Technology transfer gives company $2.7 million.

The Wellcome Trust has awarded £4.7 million, or $9.38 million, to EMBL’s European Bioinformatics Institute to support the transfer of Galapagos’ databases for predictive drug discovery. The data, which was offered previously through the firm’s BioFocus division, will become publicly available online to drug discovery researchers worldwide. Galapagos will receive £1.4 million, or $2.7 million, in cash.


The database will be incorporated into EMBL-EBI’s collection of open-access data resources for biomedical research and will be maintained by a newly established team of scientists at EMBL-EBI.


The transfer will allow academia and small companies on limited budgets to participate in the first stages of drug discovery for all therapeutic areas. In the future it could also result in improved prediction of drug side effects, according to EMBL-EBI.

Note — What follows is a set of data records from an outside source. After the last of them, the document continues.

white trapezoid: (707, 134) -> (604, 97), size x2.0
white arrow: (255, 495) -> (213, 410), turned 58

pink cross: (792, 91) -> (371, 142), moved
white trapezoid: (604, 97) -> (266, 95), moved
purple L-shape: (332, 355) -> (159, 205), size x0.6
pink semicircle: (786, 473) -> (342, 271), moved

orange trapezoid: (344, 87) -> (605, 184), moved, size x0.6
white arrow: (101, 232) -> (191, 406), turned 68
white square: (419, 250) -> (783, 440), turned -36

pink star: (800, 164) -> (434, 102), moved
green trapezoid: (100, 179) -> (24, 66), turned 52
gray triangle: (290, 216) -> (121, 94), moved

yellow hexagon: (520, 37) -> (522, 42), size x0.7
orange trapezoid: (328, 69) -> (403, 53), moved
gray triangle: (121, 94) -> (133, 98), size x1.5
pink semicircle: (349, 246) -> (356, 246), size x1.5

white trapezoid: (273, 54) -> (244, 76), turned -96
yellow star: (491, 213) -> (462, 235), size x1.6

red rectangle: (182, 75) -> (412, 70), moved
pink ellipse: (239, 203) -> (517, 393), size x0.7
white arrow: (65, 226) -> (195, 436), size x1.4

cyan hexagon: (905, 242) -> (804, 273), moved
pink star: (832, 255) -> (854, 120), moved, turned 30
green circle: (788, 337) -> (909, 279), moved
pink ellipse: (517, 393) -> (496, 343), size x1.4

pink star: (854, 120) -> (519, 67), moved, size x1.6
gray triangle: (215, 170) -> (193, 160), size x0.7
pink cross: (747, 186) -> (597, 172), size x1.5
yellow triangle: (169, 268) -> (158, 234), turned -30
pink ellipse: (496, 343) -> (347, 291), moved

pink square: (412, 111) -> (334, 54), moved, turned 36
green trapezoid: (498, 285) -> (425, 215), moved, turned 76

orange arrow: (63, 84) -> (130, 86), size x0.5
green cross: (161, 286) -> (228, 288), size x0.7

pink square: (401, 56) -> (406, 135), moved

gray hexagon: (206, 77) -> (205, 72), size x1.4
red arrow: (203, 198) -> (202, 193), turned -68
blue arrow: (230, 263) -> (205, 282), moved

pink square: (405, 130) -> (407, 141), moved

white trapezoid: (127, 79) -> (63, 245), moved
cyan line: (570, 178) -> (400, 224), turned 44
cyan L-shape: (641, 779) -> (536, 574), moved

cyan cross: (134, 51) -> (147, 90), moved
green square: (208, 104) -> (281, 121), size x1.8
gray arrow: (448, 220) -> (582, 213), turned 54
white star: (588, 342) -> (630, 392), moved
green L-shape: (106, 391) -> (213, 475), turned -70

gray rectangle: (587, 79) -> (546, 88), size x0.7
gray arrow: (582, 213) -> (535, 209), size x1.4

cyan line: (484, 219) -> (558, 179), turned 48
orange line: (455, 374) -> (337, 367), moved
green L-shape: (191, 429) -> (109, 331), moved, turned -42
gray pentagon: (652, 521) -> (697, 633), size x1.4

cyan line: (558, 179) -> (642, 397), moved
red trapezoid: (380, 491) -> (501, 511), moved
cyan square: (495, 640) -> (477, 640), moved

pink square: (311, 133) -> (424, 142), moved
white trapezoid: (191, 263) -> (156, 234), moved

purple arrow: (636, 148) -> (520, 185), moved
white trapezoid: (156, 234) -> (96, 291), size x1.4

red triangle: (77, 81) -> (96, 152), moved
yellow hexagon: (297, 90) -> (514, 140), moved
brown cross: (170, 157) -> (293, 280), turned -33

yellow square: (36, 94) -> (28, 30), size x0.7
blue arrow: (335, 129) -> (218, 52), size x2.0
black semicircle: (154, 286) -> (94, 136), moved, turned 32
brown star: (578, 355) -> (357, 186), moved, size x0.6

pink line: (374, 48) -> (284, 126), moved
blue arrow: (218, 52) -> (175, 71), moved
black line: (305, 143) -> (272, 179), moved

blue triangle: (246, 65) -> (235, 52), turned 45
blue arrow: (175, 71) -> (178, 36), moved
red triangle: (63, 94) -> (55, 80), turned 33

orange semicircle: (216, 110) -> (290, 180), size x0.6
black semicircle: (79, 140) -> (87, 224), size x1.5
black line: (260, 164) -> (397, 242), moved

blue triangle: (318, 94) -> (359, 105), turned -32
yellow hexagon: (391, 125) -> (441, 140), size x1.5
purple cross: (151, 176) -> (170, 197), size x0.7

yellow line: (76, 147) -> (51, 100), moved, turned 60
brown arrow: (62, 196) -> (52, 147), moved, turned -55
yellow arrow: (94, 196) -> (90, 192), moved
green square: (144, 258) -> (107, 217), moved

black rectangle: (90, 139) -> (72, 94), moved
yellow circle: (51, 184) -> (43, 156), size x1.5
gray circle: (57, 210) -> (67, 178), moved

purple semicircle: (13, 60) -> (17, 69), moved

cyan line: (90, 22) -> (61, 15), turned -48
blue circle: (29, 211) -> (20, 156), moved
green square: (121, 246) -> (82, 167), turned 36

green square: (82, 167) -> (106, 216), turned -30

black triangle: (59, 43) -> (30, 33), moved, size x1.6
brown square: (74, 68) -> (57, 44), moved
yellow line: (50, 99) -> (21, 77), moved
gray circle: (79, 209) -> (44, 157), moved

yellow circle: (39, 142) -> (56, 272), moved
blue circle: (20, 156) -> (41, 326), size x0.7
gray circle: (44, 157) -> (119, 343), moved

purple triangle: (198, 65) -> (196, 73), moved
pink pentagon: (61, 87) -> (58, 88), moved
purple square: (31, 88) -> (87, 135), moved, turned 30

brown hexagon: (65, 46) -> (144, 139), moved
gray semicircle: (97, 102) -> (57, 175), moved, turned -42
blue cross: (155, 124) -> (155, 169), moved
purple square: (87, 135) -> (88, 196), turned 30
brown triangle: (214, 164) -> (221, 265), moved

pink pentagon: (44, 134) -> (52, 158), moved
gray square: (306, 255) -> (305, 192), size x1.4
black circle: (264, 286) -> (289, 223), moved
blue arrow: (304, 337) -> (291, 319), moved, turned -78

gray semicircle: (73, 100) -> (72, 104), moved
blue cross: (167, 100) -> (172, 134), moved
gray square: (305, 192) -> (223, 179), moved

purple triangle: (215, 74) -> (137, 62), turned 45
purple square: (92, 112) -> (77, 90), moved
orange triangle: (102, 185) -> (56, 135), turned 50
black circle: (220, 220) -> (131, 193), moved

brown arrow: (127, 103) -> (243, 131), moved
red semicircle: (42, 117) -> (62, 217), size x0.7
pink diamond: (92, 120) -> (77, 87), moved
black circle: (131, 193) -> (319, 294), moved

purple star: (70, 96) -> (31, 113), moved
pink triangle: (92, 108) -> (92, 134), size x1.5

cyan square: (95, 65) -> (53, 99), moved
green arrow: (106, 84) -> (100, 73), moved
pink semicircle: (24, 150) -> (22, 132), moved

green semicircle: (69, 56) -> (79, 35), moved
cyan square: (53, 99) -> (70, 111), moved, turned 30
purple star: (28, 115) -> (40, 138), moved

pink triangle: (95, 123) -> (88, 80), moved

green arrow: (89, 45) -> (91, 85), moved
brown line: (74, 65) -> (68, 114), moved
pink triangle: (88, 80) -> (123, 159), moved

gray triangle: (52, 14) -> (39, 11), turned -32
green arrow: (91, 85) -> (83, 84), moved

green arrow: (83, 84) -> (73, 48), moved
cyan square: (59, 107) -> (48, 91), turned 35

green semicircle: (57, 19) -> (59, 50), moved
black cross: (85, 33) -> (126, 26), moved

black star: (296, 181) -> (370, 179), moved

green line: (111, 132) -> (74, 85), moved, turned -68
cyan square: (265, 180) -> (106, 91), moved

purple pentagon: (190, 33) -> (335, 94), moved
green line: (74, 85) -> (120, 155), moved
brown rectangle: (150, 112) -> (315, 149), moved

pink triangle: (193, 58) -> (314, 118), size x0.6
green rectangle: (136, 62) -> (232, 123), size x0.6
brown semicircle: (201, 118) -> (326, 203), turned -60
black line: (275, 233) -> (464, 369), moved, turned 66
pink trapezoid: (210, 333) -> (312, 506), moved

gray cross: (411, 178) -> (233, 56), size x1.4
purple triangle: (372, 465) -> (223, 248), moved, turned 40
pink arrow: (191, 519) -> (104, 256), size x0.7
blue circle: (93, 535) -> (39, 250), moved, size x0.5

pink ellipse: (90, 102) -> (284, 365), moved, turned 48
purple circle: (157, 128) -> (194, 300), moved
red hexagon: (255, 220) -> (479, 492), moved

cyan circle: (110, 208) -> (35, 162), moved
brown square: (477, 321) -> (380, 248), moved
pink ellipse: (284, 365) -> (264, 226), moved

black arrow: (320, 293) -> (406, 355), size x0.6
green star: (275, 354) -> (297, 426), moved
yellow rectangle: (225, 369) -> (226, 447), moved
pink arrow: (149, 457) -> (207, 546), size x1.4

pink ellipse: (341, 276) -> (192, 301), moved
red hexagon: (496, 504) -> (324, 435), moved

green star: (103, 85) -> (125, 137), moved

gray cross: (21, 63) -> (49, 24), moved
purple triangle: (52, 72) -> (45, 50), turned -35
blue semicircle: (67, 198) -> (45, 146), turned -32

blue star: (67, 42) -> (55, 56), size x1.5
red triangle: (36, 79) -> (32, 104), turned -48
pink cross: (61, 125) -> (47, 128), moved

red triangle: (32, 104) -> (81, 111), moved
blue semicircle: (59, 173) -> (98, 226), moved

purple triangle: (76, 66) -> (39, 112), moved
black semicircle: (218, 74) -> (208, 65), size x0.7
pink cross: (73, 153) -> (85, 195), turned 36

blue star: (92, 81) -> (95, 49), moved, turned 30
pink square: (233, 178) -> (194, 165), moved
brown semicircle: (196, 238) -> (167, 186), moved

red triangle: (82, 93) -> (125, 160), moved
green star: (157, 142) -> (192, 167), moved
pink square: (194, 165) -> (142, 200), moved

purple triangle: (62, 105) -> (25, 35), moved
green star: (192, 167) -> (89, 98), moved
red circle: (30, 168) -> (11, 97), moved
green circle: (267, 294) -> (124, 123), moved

For the past eight years, researchers at BioFocus have been integrating the existing collections of information in the areas of genomics and chemistry. The aim was to compile a set of well-structured chemogenomic databases that can be used to help determine whether a particular molecule has the right properties to make an effective drug.


This agreement involves a suite of databases that aids with the selection of biological targets for discovery of drug candidates based on the most appropriate drug-like chemistry starting points.  Major databases included under the agreement are: DrugStore™ (database of known drugs), StARLITe™ (database of known compounds and their effects), Strudle™ (binding site drugability), and Kinase SARfari™ and GPCR SARfari™ (informatics systems for the most widely used target classes in drug discovery).